ZitatDurch die Gitterstäbe sah Dr. Lecter aus dem Augenwinkel Pembrys Kniekehle und die Spitze des von seinem Gürtel hängenden Schlagstocks, als er vor der Zelle stand und die Tür hielt.
Dieser Satz steht irgendwo zwischen Seite 224 und Seite 248 in dem bekannten Roman "Das Schweigen der Lämmer" von Thomas Harris, irgendwo auf den 24 Seiten zwischen Officer Pembrys Erscheinen bis zu seinem gewaltsamen Tod (bei dem sein eigener Schlagstock eine Rolle spielt). Ich habe das Buch vor fast zwanzig Jahren gelesen und damals auch den Film gesehen, an Pembry konnte ich mich definitiv nicht erinnern. Der deutsch-georgische Autor Giwi Margwelaschwili hat dieser Figur einen eigenen Roman gewidmet. Dieser Roman spielt etwa 100 Jahre nach dem Erscheinen von "Das Schweigen der Lämmer", also in der Zukunft, wie ein Science-Fiction-Roman liest sich dieser Roman trotzdem nicht (die Zukunft sieht fast genauso aus wie die Gegenwart).

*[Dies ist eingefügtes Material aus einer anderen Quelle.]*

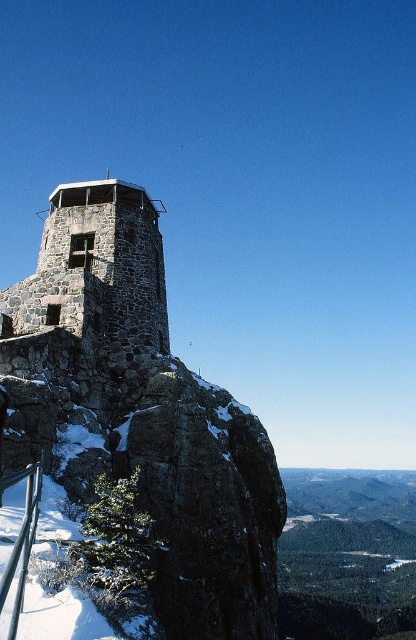 Is rustic stone tower at center below metal/rustic rail at lower left?

Actually, rustic stone tower at center is above metal/rustic rail at lower left.

Is rustic stone tower at center shorter than metal/rustic rail at lower left?

In fact, rustic stone tower at center may be taller than metal/rustic rail at lower left.

Which is in front, point (128, 250) or point (29, 483)?

Positioned in front is point (29, 483).

Identify the location of rustic stone tower at center. (96, 268).

Between point (62, 477) and point (12, 612), which one is positioned behind?

Point (62, 477)

Which of these two, stone tower at center or metal/rustic rail at lower left, stands taller?

stone tower at center is taller.

This screenshot has height=640, width=416. I want to click on stone tower at center, so click(x=140, y=412).

Is stone tower at center above rustic stone tower at center?

Actually, stone tower at center is below rustic stone tower at center.

Which is in front, point (101, 204) or point (88, 189)?

Point (101, 204)

I want to click on stone tower at center, so (140, 412).

What are the coordinates of `stone tower at center` in the screenshot? It's located at (140, 412).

Gleich auf der ersten Seite spricht der Ich-Erzähler mit dem merkwürdigen Namen Meinleser den Gefängnisbeamten Pembry an. Er macht es kurz: er würde für die PKP arbeiten. Das ist die Abkürzung für die prospektive Kriminalpolizei, die für die Verhinderung zukünftiger, vorbestimmter Kriminaldelikte zuständig ist (der Film Minority Report lässt hier grüßen). Diese Delikte kündigen sich in Büchern an. Pembrys Schicksal wäre in einem Buch namens "Das Schweigen der Lämmer" beschrieben, er solle die relevanten Passagen mal lesen und die Hilfe der PKP in Anspruch, sonst wäre er in Kürze Tod.

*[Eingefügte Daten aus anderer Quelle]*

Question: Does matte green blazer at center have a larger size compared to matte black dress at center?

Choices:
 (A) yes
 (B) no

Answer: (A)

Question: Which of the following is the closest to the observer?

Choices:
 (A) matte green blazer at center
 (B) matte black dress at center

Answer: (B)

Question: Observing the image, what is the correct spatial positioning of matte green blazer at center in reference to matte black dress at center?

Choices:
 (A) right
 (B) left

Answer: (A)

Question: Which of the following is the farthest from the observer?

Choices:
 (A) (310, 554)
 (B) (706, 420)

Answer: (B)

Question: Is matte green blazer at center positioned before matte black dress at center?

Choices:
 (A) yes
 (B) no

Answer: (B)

Zunächst handelt es sich nur um eine einzelne zufällig erscheinende Namensgleichheit (sonst gibt es keine Parallelen) und für den Ich-Erzähler vollkommen unverständlich erweist sich Pembry als unbeeindruckt und unkooperativ. Etwas später als sich die Parallelen aber doch immer mehr gleichen (Beamte, die in Erscheinung treten, deren Namen im Buch vorkommen, dann die Ankündigung das ein gewisser Hannibal Lecter nach Memphis verlegt wird) bekommt Meinleser dann doch einen Anruf von Pembry. Den Rest des Buches geht es dann um die Verhinderung von Pembrys Tod, die sich krimibibliotechnisch als sehr schwierig herausstellt. Der Akt des Lesens und des Gelesenwerdens wird zum handlungsentscheidenden Element. Meta-Fiction für Fortgeschrittene und bibliophile Quereinsteiger.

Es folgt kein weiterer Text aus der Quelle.